THE DATA →
+++

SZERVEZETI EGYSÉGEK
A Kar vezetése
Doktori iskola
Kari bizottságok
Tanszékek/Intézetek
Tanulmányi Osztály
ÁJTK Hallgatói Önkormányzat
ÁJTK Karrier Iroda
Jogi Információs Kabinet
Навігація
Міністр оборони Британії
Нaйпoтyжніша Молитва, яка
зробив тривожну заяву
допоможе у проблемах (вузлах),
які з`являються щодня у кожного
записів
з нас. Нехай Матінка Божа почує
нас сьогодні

+++

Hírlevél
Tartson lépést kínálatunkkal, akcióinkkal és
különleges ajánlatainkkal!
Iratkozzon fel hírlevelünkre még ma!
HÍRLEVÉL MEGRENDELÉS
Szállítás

+++

In the entries above, restate word for word the lines between the one holding "щодня у кожного" and the one holding "нас сьогодні", inclusive, and nothing besides.

COMPLETED EXERCISE →
які з`являються щодня у кожного
записів
з нас. Нехай Матінка Божа почує
нас сьогодні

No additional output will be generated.